§ **BRIEF**
Below are records to repeat exactly; do not include any pictures.

Saved entries:
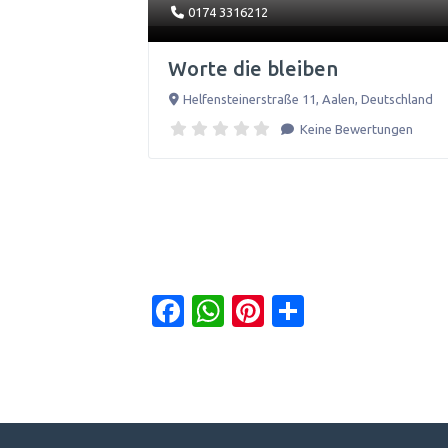
0174 3316212
Worte die bleiben
Helfensteinerstraße 11
,
Aalen
,
Deutschland
Keine Bewertungen
Facebook
WhatsApp
Pinterest
Teilen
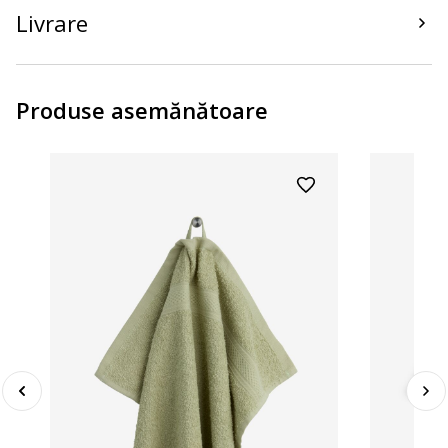
Livrare
Produse asemănătoare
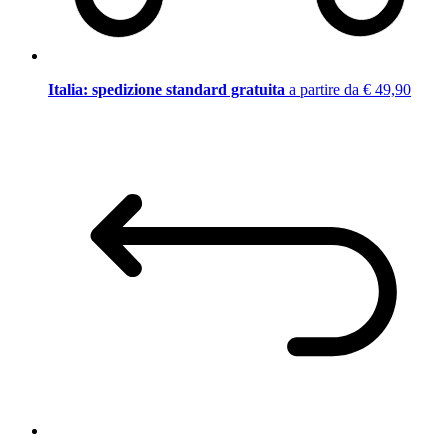
Italia: spedizione standard gratuita
a partire da € 49,90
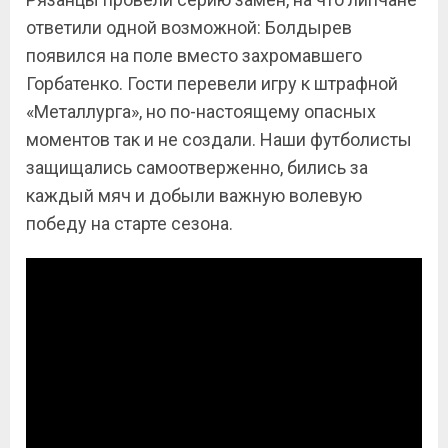
ответили одной возможной: Болдырев
появился на поле вместо захромавшего
Горбатенко. Гости перевели игру к штрафной
«Металлурга», но по-настоящему опасных
моментов так и не создали. Наши футболисты
защищались самоотверженно, бились за
каждый мяч и добыли важную волевую
победу на старте сезона.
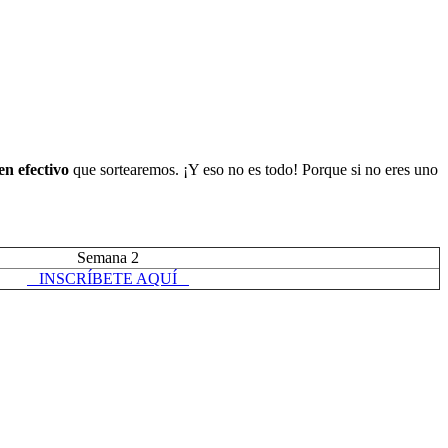
n efectivo
que sortearemos. ¡Y eso no es todo! Porque si no eres uno
Semana 2
INSCRÍBETE AQUÍ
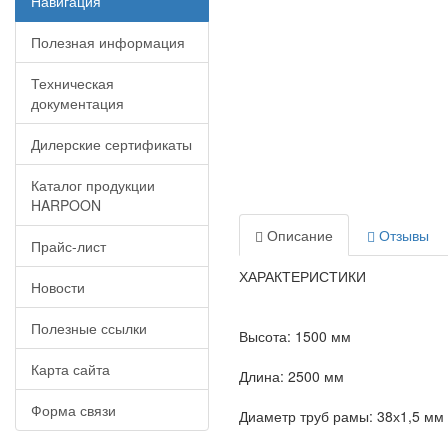
Навигация
Полезная информация
Техническая
документация
Дилерские сертификаты
Каталог продукции
HARPOON
Описание
Отзывы
Прайс-лист
ХАРАКТЕРИСТИКИ
Новости
Полезные ссылки
Высота: 1500 мм
Карта сайта
Длина: 2500 мм
Форма связи
Диаметр труб рамы: 38х1,5 мм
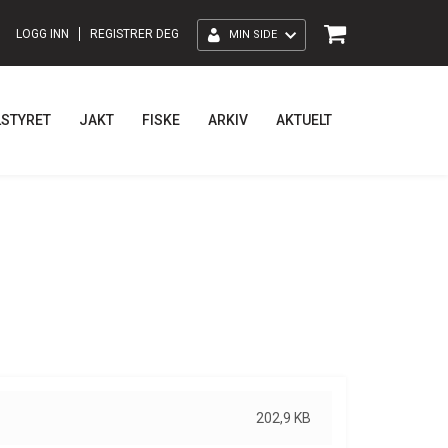
LOGG INN
REGISTRER DEG
MIN SIDE
LSTYRET
JAKT
FISKE
ARKIV
AKTUELT
202,9 KB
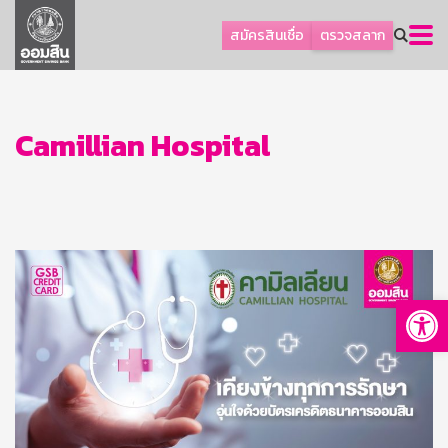
ลูกค้าธุรกิจ
สมัครสินเชื่อ
ตรวจสลาก
ลูกค้าผู้ประกอบรายย่อย
โปรโมชัน
ออมเพื่อสุข
Camillian Hospital
เกี่ยวกับธนาคาร
การพัฒนาที่ยั่งยืน
ข่าวสาร
บริการทางการเงิน
Op
อื่นๆ
ติดต่อเรา
บริการออนไลน์
TH
EN
GSB Society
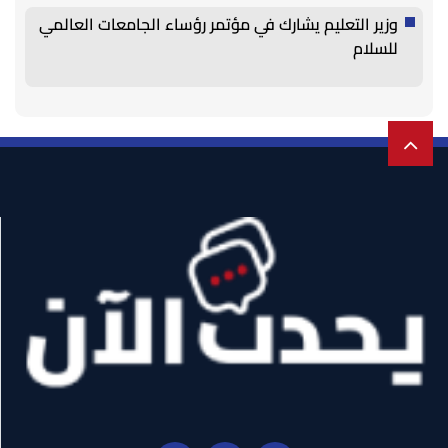
وزير التعليم يشارك في مؤتمر رؤساء الجامعات العالمي
للسلام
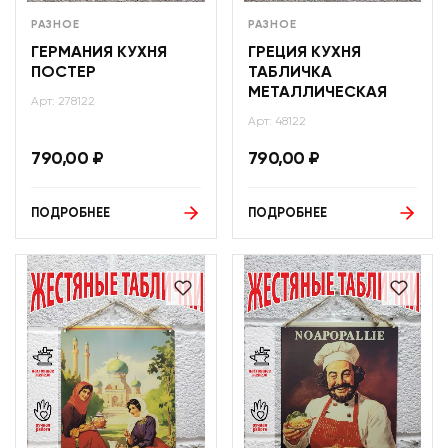
РАЗНОЕ
РАЗНОЕ
ГЕРМАНИЯ КУХНЯ
ГРЕЦИЯ КУХНЯ
ПОСТЕР
ТАБЛИЧКА
МЕТАЛЛИЧЕСКАЯ
Арт: 278122
Арт: 48122
790,00
₽
790,00
₽
ПОДРОБНЕЕ
ПОДРОБНЕЕ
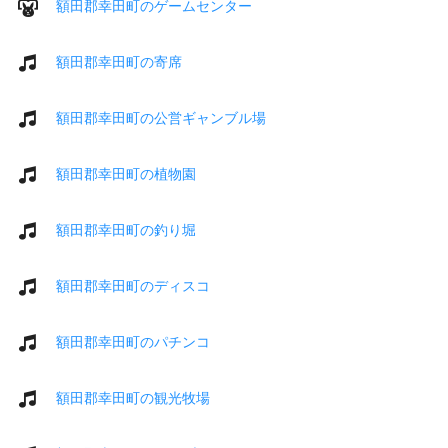
額田郡幸田町のゲームセンター
額田郡幸田町の寄席
額田郡幸田町の公営ギャンブル場
額田郡幸田町の植物園
額田郡幸田町の釣り堀
額田郡幸田町のディスコ
額田郡幸田町のパチンコ
額田郡幸田町の観光牧場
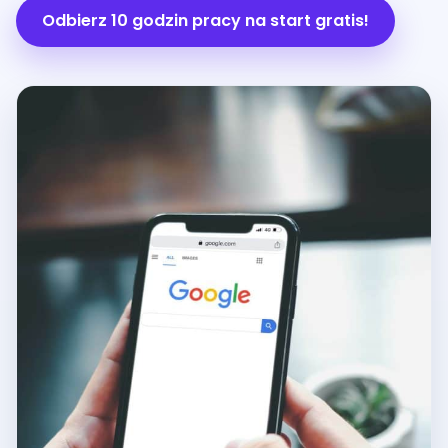
Odbierz 10 godzin pracy na start gratis!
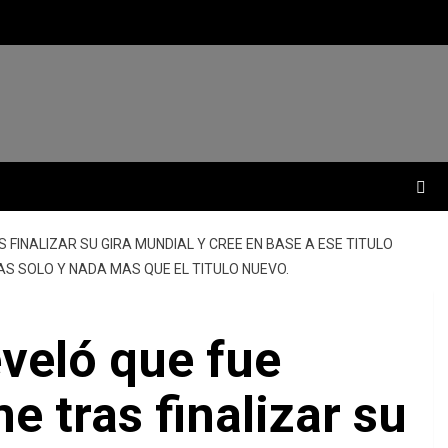
FINALIZAR SU GIRA MUNDIAL Y CREE EN BASE A ESE TITULO
VAS SOLO Y NADA MAS QUE EL TITULO NUEVO.
eveló que fue
 tras finalizar su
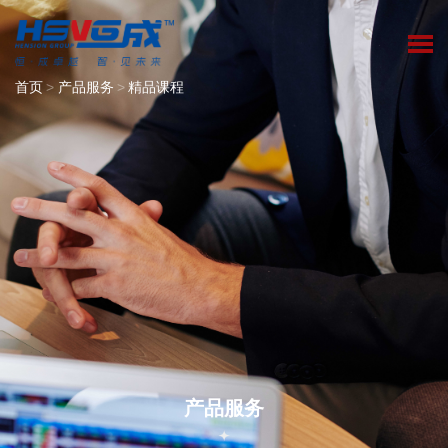
首页
>
产品服务
>
精品课程
产品服务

§ **WRITTEN SOLUTION**
0174 3316212
Worte die bleiben
Helfensteinerstraße 11
,
Aalen
,
Deutschland
Keine Bewertungen
Facebook
WhatsApp
Pinterest
Teilen
Livrare
Produse asemănătoare
Italia: spedizione standard gratuita
a partire da € 49,90
ответили одной возможной: Болдырев
появился на поле вместо захромавшего
Горбатенко. Гости перевели игру к штрафной
«Металлурга», но по-настоящему опасных
моментов так и не создали. Наши футболисты
защищались самоотверженно, бились за
каждый мяч и добыли важную волевую
победу на старте сезона.
n efectivo
que sortearemos. ¡Y eso no es todo! Porque si no eres uno
Semana 2
INSCRÍBETE AQUÍ
Навигация
Полезная информация
Техническая
документация
Дилерские сертификаты
Каталог продукции
HARPOON
Описание
Отзывы
Прайс-лист
ХАРАКТЕРИСТИКИ
Новости
Полезные ссылки
Высота: 1500 мм
Карта сайта
Длина: 2500 мм
Форма связи
Диаметр труб рамы: 38х1,5 мм
LOGG INN
REGISTRER DEG
MIN SIDE
LSTYRET
JAKT
FISKE
ARKIV
AKTUELT
202,9 KB
ลูกค้าธุรกิจ
สมัครสินเชื่อ
ตรวจสลาก
ลูกค้าผู้ประกอบรายย่อย
โปรโมชัน
ออมเพื่อสุข
Camillian Hospital
เกี่ยวกับธนาคาร
การพัฒนาที่ยั่งยืน
ข่าวสาร
บริการทางการเงิน
Op
อื่นๆ
ติดต่อเรา
บริการออนไลน์
TH
EN
GSB Society
وزير التعليم يشارك في مؤتمر رؤساء الجامعات العالمي
للسلام
РАЗНОЕ
РАЗНОЕ
ГЕРМАНИЯ КУХНЯ
ГРЕЦИЯ КУХНЯ
ПОСТЕР
ТАБЛИЧКА
МЕТАЛЛИЧЕСКАЯ
Арт: 278122
Арт: 48122
790,00
₽
790,00
₽
ПОДРОБНЕЕ
ПОДРОБНЕЕ
額田郡幸田町のゲームセンター
額田郡幸田町の寄席
額田郡幸田町の公営ギャンブル場
額田郡幸田町の植物園
額田郡幸田町の釣り堀
額田郡幸田町のディスコ
額田郡幸田町のパチンコ
額田郡幸田町の観光牧場
Odbierz 10 godzin pracy na start gratis!
FINALIZAR SU GIRA MUNDIAL Y CREE EN BASE A ESE TITULO
VAS SOLO Y NADA MAS QUE EL TITULO NUEVO.
eveló que fue
 tras finalizar su
首页
>
产品服务
>
精品课程
产品服务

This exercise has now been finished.